You know, I've been thinking about it, and I'm not sure Lena would be all that ashamed of it. It's quite possible she'd have been perfectly pragmatic about it, and be fully accepting of the fact that it's just another decision to make, and not getting bogged down in the morality of it either way.
However, that doesn't mean she would just go telling everyone. Like, it wouldn't be a secret, but also it just wouldn't come up? So I imagine maybe Sam or Andrea mentions it at some point and they're like "oh I thought you knew", and Kara is understandably upset because most of her experience of human culture is that abortion is this big life changing decision that weighs heavily on the conscience and is heavily stigmatized.

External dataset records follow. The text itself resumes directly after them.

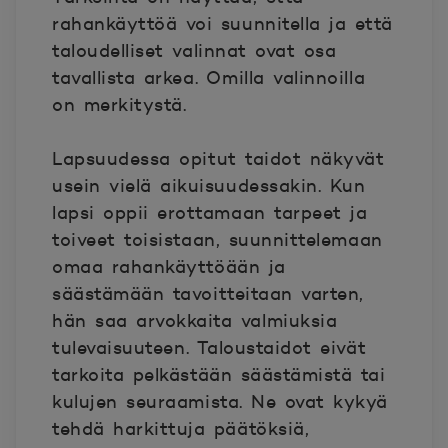
rahankäyttöä voi suunnitella ja että
taloudelliset valinnat ovat osa
tavallista arkea. Omilla valinnoilla
on merkitystä.
Lapsuudessa opitut taidot näkyvät
usein vielä aikuisuudessakin. Kun
lapsi oppii erottamaan tarpeet ja
toiveet toisistaan, suunnittelemaan
omaa rahankäyttöään ja
säästämään tavoitteitaan varten,
hän saa arvokkaita valmiuksia
tulevaisuuteen. Taloustaidot eivät
tarkoita pelkästään säästämistä tai
kulujen seuraamista. Ne ovat kykyä
tehdä harkittuja päätöksiä,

"Why didn't you tell me?" she asks, hurt and maybe a little angry.
"Whyyy would I...?" Lena responds slowly.
"Because I'm your girlfriend?? This is a big deal! It's not a burden you should bear alone!" But then Kara softens. "It couldn't have been an easy decision to make."
Lena looks at her oddly. "Actually it was."
Kara's a little shocked at that.
"Look, Kara, I appreciate that you're trying to be supportive, but-- it's not a burden. The situation arose, and I made the best decision available to me. I don't feel guilty, and there's no part of me that wonders if I made the wrong choice."
It surprises Kara, the candid and calm way Lena talks about it. Her girlfriend is notorious for overthinking, after all, and is emotional mush to boot. And yet Lena is dry eyed and unfazed.
Lena gives her a smile that's just this side of goofy.
"It's not like you were the father, darling."
That jolts Kara back into somewhat good humor. She splutters, cracking a reflexive grin.
"That's-- I know that-- That's not what this is about, and you know it!"
"I do," Lena affirms, slinking up to stand in front of Kara and loop her arms around her girlfriend's waist. "I love that you care as much as you do, Kara. Truly. But you don't need to care about this. It happened. And it's only a blip in my story."
With that, Lena disengages to head back towards the kitchen.
"What you should be worried about is where the last of my ice cream went."
Kara freezes. She knows exactly where it went-- in her belly.
"Uhhhh..." she stammers, sweating bullets. "I'm just gonna... go to the store."
Lena lobs an uh huh over her shoulder.
"How about a little super speed while you're at it?"
Kara's teeth nearly clack she nods so hard.
"Right!" She's already in her suit. "Back in a jiff!"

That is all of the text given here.